▶ [To do]: From the records that follow, copy every line that contains the word "данных".

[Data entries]

___

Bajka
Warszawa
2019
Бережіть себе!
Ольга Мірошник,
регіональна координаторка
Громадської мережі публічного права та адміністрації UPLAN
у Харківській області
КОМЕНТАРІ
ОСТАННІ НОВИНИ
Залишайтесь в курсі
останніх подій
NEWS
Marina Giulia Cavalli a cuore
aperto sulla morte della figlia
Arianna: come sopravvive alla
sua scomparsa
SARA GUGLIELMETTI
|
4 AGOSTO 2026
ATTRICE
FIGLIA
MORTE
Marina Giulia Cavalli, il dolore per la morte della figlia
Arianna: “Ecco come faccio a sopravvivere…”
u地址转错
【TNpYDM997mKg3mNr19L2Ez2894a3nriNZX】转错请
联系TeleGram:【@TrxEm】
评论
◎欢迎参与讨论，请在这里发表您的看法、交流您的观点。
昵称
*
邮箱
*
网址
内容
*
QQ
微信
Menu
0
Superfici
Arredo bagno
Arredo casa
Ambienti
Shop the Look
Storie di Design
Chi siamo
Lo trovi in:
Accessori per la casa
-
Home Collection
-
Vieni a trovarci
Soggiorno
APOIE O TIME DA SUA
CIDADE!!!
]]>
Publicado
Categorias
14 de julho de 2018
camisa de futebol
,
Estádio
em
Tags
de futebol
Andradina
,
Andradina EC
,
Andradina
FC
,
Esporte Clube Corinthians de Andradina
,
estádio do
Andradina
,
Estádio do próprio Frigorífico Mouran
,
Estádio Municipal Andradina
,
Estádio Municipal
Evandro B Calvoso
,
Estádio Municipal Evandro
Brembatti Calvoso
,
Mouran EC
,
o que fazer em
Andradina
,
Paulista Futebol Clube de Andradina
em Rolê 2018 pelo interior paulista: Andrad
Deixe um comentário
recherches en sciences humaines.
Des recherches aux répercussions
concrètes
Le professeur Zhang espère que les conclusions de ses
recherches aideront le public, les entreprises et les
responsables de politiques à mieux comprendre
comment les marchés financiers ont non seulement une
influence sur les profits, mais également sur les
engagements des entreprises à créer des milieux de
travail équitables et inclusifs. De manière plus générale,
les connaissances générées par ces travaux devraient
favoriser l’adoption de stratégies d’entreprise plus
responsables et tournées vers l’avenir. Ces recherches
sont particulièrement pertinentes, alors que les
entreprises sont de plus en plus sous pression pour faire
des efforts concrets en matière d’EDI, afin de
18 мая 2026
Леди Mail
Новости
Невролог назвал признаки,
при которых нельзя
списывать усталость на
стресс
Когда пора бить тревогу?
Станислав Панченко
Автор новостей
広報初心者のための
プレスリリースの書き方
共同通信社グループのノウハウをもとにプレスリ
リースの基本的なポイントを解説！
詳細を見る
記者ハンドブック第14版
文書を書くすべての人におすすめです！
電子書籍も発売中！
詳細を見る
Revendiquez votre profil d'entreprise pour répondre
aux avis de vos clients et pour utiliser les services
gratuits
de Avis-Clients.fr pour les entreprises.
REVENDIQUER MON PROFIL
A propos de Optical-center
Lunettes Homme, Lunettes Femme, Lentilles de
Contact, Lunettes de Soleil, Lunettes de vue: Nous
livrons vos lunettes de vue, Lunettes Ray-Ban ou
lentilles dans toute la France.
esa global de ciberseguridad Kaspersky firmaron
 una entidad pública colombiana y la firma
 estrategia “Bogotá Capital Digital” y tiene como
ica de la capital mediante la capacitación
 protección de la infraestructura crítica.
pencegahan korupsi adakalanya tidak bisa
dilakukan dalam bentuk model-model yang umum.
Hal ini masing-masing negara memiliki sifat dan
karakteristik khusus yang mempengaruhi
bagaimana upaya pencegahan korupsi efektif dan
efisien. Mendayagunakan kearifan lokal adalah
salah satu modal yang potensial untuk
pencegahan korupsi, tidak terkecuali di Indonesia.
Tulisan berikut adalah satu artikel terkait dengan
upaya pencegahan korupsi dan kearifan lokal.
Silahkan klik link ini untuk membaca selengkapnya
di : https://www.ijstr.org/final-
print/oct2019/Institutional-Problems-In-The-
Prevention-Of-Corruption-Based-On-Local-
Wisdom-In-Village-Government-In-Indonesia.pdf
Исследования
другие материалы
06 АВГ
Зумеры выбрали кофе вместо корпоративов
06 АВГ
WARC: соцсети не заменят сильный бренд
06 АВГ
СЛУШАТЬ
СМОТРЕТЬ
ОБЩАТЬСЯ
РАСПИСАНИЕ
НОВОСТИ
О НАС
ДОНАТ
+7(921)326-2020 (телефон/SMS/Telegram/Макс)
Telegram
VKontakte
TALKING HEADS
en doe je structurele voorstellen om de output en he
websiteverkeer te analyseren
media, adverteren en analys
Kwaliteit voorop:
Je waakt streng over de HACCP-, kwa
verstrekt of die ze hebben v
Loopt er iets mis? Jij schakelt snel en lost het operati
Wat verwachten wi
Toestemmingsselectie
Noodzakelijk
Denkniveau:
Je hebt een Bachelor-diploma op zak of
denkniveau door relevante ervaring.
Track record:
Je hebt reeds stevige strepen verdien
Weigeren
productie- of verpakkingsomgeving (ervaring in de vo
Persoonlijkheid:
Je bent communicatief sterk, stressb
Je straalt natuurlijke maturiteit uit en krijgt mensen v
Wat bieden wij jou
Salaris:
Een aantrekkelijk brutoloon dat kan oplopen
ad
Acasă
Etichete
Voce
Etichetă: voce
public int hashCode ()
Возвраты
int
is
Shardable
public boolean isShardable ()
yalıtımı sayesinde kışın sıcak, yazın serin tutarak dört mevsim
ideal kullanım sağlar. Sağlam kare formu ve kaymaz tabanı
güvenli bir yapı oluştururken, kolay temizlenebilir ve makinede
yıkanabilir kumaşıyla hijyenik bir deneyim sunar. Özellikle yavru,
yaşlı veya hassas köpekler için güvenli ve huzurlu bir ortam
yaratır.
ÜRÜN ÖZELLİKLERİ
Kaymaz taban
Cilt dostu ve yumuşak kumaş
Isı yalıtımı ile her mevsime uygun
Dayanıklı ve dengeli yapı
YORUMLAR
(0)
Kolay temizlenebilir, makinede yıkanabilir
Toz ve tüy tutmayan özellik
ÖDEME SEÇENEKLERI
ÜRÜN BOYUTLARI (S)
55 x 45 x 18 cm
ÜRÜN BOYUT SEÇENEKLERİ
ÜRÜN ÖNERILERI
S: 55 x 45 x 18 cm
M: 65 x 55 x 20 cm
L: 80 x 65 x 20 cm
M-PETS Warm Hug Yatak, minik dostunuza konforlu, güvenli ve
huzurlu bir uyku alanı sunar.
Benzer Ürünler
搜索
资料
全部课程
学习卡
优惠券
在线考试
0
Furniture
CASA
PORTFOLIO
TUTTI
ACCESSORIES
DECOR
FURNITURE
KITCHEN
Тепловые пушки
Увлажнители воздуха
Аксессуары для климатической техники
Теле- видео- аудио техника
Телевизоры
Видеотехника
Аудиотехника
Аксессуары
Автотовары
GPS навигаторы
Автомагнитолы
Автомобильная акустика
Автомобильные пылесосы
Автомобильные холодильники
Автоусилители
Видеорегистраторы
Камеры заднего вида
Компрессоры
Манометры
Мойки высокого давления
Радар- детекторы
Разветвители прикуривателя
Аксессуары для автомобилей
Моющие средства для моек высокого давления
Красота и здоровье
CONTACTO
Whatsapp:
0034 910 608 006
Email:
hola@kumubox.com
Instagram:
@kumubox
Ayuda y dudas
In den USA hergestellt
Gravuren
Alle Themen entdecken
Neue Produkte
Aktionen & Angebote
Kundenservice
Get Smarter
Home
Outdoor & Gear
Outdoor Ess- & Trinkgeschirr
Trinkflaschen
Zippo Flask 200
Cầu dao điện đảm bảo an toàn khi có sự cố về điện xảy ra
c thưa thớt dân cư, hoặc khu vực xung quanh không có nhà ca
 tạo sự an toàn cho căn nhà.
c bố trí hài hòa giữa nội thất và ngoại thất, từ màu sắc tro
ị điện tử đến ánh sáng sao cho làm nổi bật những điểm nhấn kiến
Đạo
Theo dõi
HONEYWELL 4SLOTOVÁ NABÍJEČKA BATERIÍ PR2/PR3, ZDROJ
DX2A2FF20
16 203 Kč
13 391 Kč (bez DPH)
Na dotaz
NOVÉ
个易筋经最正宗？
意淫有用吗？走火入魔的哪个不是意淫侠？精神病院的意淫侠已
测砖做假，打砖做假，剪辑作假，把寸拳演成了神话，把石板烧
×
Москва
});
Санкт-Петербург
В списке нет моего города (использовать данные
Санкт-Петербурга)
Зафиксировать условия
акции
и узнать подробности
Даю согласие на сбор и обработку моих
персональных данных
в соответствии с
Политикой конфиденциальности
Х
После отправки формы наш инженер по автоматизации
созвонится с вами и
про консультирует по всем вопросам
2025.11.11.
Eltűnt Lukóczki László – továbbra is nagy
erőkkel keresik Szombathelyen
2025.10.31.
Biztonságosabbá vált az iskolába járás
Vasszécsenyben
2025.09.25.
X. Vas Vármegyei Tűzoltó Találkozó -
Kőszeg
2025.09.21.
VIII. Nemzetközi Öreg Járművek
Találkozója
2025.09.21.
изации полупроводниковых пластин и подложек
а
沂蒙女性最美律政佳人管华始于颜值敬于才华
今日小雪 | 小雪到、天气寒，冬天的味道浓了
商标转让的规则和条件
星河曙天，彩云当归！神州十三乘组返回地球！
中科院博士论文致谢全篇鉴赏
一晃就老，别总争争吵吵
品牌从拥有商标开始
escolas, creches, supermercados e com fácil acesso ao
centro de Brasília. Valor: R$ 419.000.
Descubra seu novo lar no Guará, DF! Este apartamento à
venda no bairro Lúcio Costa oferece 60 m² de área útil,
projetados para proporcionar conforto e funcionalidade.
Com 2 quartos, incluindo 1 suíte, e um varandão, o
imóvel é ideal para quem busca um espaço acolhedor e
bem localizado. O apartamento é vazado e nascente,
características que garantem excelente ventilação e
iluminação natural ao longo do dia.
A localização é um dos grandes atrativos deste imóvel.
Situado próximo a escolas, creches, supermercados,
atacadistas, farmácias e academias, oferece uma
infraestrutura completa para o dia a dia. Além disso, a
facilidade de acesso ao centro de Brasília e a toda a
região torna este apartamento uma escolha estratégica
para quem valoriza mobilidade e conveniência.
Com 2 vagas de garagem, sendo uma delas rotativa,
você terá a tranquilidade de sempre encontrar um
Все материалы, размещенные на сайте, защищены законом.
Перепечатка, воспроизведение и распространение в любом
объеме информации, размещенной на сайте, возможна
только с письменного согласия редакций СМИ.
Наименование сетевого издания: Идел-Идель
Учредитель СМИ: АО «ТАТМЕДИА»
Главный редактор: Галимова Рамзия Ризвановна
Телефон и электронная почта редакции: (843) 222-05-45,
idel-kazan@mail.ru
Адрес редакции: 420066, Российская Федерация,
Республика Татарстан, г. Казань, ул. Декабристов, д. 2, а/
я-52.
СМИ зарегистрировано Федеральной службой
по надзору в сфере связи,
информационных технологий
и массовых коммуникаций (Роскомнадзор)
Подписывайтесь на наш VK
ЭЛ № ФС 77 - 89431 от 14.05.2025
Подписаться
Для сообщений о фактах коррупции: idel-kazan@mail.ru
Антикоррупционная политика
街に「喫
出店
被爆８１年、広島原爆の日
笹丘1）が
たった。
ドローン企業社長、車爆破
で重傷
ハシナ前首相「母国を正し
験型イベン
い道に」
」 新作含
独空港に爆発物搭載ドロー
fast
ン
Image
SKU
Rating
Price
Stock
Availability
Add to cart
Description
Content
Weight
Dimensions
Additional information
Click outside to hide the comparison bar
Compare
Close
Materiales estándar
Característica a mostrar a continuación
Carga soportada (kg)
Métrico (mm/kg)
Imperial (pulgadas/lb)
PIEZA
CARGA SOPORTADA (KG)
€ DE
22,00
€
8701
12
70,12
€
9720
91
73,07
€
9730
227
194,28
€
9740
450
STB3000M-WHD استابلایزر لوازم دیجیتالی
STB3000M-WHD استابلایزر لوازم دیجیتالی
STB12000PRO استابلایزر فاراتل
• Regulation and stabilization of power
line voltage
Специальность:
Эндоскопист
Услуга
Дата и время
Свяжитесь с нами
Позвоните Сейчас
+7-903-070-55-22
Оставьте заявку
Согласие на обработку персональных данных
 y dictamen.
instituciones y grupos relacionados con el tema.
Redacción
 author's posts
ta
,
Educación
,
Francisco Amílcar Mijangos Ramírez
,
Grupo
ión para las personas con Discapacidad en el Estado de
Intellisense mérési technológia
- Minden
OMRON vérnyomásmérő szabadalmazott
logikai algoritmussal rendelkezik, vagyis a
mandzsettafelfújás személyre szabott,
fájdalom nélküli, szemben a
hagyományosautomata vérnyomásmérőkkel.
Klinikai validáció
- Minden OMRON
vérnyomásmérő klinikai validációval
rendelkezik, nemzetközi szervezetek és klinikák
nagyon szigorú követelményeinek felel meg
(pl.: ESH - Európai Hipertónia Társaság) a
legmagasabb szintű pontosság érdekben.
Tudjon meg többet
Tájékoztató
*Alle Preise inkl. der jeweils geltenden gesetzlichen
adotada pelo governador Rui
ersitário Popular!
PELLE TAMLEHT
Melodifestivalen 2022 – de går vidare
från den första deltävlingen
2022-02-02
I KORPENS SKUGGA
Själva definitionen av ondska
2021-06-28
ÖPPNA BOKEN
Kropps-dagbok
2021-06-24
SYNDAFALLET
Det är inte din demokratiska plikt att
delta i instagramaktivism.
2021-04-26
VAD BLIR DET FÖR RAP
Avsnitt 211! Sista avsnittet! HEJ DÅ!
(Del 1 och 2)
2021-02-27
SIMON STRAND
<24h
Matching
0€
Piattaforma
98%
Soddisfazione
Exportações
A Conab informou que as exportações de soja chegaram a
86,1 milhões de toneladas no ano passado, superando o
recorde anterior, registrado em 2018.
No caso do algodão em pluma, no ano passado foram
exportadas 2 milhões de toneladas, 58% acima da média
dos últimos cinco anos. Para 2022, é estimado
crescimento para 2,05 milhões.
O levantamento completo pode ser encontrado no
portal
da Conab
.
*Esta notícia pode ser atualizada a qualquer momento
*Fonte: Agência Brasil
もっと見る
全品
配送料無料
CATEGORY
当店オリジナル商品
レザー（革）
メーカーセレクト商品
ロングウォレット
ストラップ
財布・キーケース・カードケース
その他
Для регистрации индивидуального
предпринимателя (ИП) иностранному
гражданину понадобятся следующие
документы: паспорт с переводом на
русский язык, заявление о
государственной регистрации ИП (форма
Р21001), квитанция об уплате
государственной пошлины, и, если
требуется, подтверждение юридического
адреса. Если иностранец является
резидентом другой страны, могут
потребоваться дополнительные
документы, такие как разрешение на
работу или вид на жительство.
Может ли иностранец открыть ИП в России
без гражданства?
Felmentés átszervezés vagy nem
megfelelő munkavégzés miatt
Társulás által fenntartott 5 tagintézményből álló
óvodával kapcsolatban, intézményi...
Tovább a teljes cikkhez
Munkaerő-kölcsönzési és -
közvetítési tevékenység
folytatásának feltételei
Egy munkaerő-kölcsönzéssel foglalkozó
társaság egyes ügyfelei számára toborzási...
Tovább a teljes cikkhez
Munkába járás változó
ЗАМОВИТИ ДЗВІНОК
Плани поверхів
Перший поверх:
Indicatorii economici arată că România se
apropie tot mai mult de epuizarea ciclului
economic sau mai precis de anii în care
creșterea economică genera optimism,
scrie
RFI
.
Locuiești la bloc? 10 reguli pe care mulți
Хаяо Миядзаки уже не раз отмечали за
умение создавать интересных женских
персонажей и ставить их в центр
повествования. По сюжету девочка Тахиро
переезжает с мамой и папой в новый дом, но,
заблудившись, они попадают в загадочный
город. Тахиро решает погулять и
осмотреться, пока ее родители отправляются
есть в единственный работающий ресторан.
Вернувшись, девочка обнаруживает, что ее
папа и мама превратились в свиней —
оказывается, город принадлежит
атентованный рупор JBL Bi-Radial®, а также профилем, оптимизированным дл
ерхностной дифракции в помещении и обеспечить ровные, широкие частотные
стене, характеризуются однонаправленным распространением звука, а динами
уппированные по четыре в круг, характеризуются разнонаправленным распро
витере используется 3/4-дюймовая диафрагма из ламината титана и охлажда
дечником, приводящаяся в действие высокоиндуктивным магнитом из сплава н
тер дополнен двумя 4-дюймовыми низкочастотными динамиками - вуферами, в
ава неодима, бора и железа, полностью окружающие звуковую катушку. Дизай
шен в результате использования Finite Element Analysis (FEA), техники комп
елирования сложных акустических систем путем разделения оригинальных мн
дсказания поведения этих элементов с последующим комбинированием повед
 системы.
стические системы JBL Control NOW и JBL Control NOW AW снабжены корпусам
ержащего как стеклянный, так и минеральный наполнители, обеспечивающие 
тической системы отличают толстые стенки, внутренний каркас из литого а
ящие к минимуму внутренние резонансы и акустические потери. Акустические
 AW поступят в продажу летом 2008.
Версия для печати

___

▶ [Output for this task]:
персональных данных
Согласие на обработку персональных данных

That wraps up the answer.